For Q4 overall, the economy is tracking 1.2% q/q SAAR GDP growth based upon the monthly production-side GDP accounts. This follows little change in Q3 (-0.2% q/q SAAR) and 1.2% growth in Q2. For 2023 as a whole, the economy grew by 1.3%.

NOT IN RECESSION, MINIMAL MOVE TOWARD SPARE CAPACITY

The economy is not in recession by any definition, whether by the classic q/q contractions in GDP definition or the broader one that relies on measures like job markets.

Final Domestic Demand (when we get the expenditure accounts) is likely to continue to post resilient growth throughout all quarters in 2023. It is a cleaner measure of the domestic economy’s health that is free of volatile and distorting inventory and import distortions.

With the economy growing at the mid-1% pace in 2023, one shouldn’t overstate the extent to which excess supply may be starting to emerge. That’s minimally below potential GDP growth estimates, above the low end of the range of those estimates, and the estimates involve a lot of guesswork anyway.

IMPATIENCE ON PER CAPITA GDP

But wait, the critics shriek, surely you’re concerned about per capita GDP, right?

Mayyyyybe. Nah. Not yet anyway as long argued. Per capita GDP is trending lower partly because of resilient but soft growth and partly because of excessive immigration.

But Canada is engaged in a multi-year experiment on immigration that cannot be judged in one period of time alone. The first round effect of a surge in immigration involves folks coming to the country and seeking employment, perhaps starting a business, finding a place to live, a mode of transportation and things to buy. That period may drag on productivity and per capita GDP.

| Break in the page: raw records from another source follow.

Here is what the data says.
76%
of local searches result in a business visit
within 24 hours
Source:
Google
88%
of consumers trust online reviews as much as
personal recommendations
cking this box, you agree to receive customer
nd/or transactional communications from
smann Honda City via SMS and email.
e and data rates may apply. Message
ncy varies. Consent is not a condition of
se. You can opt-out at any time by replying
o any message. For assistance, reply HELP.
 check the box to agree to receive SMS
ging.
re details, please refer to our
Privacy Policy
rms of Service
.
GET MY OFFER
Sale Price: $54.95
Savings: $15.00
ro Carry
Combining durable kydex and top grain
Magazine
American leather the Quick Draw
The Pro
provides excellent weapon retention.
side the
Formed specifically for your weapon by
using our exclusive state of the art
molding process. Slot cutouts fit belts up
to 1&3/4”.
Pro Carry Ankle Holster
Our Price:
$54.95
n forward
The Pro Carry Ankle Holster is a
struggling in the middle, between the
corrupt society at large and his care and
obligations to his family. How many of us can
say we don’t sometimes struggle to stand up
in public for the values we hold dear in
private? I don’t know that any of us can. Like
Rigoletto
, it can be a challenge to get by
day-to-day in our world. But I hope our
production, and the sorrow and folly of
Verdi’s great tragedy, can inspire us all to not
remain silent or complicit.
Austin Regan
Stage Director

The second and subsequent rounds of effects could improve those measures as folks gradually get integrated into the economy. You can’t just judge one part of the experiment.

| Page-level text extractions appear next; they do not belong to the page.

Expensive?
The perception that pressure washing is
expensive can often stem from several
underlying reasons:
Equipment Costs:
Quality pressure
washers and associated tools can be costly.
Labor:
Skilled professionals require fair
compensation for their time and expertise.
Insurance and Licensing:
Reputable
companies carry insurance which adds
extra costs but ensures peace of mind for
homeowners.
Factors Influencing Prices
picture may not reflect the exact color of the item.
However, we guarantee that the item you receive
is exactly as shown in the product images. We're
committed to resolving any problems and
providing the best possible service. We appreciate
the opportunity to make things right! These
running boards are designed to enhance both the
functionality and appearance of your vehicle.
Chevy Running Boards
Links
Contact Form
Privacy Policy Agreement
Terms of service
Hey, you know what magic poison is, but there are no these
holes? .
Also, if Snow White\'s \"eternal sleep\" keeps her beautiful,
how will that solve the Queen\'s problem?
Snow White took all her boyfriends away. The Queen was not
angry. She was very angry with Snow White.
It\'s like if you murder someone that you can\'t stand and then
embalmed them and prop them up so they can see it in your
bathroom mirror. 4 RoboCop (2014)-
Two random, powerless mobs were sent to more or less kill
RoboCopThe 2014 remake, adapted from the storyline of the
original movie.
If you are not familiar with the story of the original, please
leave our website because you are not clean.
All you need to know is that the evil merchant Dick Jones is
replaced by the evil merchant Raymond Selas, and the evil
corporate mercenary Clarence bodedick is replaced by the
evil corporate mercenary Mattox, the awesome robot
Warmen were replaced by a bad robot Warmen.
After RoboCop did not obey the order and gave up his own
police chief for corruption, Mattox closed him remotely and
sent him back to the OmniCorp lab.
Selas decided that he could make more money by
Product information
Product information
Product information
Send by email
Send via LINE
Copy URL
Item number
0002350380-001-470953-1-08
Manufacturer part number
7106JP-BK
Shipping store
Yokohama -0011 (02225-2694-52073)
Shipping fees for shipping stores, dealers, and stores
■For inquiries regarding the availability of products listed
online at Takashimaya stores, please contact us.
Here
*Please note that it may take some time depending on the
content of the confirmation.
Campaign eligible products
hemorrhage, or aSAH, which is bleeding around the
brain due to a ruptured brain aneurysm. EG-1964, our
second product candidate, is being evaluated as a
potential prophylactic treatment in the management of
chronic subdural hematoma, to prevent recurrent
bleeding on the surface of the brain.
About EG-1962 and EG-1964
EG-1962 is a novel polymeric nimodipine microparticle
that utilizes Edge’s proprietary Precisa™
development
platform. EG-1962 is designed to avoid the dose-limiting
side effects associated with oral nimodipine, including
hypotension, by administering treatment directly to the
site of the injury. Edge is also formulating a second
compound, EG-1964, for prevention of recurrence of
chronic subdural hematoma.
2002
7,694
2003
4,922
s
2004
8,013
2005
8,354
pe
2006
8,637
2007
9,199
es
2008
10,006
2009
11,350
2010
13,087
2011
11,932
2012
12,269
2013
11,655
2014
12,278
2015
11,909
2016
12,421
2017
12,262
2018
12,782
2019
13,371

In short, while I think it’s prudent to be cautious, some of the comments I’ve seen that are ringing alarm bells on per capita GDP are excessively alarmist. Further yet, some of them sound down right politicized in nature and they totally ignore transitory shocks without which growth would be stronger.

DISTORTIONS CONTINUE

Further, Canada is suffering from ongoing distortions that do not solely reflect underlying weakness driven by monetary policy as opposed to transitory shocks.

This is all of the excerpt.